**Exercise details:** Output the number of lines in the entries below with the string "element" in them, and nothing further.

**Information:**
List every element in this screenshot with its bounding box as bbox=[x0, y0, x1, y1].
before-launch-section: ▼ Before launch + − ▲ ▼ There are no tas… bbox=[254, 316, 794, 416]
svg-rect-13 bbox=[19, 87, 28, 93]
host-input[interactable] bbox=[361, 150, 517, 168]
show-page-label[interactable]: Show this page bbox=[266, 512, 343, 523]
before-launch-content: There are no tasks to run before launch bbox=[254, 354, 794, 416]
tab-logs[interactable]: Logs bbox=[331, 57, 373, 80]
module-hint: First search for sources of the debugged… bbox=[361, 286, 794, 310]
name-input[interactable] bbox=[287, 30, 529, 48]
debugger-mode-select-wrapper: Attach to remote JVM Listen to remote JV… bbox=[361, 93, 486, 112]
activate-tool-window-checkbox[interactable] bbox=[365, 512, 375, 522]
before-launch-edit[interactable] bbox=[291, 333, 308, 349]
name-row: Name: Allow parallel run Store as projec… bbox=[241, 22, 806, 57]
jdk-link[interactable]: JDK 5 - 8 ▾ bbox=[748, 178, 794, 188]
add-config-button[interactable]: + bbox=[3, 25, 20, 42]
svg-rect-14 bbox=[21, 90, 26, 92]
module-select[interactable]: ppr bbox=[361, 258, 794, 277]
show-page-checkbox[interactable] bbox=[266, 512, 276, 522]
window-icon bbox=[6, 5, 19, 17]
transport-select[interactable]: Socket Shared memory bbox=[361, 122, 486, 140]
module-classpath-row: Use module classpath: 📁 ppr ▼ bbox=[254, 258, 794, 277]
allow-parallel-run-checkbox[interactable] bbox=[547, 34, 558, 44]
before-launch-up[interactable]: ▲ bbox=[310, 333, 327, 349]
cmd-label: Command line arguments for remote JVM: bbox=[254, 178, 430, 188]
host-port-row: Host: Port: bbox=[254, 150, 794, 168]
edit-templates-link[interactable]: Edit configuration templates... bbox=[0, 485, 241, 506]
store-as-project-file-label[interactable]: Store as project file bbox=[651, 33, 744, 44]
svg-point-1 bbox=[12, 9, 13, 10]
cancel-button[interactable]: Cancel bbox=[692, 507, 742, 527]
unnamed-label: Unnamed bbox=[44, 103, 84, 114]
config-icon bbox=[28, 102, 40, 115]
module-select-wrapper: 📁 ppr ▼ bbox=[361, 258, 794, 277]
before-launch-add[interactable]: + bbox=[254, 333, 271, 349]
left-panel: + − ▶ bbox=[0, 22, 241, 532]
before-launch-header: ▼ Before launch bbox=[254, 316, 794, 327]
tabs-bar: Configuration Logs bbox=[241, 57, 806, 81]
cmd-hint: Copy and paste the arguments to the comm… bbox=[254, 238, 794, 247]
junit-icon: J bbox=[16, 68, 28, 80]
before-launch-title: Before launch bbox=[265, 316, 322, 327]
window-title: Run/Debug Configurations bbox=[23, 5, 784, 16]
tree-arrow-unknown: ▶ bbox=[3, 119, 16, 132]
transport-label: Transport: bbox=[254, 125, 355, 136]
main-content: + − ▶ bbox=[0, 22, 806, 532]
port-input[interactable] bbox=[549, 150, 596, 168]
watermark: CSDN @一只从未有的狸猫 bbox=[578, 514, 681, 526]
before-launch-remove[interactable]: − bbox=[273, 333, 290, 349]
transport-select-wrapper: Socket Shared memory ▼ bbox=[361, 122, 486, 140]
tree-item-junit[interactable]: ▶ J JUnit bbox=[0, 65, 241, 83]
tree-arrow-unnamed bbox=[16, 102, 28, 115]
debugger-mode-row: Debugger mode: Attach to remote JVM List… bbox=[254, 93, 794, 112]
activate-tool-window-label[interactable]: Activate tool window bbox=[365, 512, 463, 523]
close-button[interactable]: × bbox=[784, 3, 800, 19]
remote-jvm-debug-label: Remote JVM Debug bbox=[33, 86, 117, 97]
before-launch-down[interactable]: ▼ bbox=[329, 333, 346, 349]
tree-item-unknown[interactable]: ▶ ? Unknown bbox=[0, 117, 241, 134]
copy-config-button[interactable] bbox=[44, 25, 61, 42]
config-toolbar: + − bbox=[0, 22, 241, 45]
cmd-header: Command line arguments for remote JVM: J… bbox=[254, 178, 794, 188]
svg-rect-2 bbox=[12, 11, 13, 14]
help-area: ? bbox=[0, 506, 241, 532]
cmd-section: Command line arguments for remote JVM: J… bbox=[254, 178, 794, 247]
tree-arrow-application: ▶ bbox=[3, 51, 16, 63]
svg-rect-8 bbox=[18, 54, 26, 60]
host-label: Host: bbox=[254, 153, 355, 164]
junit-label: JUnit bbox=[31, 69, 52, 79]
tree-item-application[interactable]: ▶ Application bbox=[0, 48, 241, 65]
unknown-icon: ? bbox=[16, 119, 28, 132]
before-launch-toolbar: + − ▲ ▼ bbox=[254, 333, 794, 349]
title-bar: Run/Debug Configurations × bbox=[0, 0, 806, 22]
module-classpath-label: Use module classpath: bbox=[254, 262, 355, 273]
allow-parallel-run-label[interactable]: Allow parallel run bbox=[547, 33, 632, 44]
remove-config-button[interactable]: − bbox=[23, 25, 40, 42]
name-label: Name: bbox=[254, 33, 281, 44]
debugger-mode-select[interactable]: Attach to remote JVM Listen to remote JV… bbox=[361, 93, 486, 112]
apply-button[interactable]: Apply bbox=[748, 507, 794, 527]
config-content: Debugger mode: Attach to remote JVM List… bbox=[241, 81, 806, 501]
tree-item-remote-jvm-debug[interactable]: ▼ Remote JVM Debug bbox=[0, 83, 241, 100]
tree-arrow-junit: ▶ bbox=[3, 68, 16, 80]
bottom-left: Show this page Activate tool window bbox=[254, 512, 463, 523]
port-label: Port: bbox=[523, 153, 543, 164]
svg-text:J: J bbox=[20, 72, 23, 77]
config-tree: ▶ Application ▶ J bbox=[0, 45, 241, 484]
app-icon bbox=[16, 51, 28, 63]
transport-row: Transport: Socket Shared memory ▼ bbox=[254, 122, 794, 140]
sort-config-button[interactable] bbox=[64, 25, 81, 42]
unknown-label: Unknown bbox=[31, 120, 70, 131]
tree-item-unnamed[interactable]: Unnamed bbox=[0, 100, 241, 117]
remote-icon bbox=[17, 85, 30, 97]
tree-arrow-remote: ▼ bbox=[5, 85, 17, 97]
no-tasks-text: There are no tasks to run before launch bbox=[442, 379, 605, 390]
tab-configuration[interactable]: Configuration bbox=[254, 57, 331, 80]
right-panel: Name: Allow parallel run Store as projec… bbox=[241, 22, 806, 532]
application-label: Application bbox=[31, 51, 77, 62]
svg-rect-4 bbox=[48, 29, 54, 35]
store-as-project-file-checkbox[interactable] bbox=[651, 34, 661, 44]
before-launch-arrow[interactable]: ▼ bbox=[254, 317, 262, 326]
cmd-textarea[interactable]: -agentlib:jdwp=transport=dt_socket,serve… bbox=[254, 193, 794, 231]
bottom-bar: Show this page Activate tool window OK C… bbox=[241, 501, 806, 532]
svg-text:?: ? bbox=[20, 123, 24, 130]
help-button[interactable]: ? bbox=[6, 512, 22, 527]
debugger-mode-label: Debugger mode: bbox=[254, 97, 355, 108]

==

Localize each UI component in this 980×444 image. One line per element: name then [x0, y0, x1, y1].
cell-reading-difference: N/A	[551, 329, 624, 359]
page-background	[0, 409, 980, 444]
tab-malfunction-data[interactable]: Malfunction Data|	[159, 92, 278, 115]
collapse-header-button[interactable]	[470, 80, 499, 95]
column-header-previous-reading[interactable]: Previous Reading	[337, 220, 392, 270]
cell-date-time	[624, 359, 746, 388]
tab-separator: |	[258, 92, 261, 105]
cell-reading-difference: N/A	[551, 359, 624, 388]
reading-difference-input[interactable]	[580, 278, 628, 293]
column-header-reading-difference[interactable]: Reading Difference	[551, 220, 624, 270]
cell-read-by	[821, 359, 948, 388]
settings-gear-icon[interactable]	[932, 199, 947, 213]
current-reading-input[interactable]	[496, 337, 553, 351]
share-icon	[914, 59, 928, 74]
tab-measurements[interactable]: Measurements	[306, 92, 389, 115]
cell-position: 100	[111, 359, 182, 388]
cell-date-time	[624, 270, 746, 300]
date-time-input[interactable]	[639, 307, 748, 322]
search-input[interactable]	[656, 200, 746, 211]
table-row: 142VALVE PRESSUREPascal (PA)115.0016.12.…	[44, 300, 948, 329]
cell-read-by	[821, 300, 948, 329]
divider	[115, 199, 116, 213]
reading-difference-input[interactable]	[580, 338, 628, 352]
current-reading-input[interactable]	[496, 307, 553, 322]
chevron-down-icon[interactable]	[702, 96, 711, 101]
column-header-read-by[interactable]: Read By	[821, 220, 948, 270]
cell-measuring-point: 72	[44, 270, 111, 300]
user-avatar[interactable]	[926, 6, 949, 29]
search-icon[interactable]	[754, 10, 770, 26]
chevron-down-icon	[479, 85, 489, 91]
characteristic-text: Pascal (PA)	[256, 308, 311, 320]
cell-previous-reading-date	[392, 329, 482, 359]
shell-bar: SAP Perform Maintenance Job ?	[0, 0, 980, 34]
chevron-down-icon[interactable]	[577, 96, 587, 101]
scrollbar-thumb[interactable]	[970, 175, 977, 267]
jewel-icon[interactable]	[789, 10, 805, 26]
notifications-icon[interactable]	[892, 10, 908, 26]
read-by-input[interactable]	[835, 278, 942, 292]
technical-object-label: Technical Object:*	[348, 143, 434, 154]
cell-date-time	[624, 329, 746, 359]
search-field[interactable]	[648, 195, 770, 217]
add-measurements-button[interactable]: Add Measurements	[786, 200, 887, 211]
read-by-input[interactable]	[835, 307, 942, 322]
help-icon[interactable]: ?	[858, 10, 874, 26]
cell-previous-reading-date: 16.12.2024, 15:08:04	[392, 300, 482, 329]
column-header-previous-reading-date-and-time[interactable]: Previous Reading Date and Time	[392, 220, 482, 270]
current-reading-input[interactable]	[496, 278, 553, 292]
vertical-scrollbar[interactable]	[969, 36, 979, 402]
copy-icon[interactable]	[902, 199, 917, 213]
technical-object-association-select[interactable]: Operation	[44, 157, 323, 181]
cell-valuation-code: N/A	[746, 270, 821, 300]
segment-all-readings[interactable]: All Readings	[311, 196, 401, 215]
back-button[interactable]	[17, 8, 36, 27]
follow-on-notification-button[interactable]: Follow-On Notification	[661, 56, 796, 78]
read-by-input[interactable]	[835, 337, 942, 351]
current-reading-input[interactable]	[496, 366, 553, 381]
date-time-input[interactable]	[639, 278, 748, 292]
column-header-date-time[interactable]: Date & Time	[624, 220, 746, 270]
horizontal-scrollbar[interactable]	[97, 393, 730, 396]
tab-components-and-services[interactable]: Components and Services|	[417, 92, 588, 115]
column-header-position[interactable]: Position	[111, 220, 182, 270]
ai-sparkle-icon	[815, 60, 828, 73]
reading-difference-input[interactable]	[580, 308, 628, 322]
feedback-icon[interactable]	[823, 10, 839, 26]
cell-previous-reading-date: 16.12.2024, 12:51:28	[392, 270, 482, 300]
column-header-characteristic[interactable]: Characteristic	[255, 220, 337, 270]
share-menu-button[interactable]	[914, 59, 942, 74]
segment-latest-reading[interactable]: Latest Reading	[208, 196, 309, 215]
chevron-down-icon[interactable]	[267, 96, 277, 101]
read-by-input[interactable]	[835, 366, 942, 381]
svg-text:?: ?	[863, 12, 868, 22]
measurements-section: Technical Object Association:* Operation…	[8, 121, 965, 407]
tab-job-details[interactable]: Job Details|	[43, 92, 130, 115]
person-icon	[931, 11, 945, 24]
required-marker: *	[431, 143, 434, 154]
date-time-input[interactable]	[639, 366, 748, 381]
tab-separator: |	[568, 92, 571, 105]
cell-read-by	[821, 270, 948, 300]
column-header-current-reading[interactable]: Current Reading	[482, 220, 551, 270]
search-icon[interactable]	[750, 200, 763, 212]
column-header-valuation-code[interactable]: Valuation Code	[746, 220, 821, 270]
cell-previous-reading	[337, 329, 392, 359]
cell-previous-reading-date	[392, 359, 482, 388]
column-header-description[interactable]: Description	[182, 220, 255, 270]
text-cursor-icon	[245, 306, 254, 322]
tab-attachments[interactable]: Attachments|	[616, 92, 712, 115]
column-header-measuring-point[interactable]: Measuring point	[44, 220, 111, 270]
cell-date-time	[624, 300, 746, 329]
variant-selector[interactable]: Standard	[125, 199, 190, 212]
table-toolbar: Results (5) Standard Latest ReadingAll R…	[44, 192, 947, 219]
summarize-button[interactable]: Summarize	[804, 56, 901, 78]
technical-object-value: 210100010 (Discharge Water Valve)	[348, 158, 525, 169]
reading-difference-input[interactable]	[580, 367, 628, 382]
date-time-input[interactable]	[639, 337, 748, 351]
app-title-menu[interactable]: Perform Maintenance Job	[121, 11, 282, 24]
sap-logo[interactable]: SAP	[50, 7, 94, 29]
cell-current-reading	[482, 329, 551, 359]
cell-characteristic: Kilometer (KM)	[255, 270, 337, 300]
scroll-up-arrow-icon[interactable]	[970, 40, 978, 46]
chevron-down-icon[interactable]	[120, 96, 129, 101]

**Answer section:** 2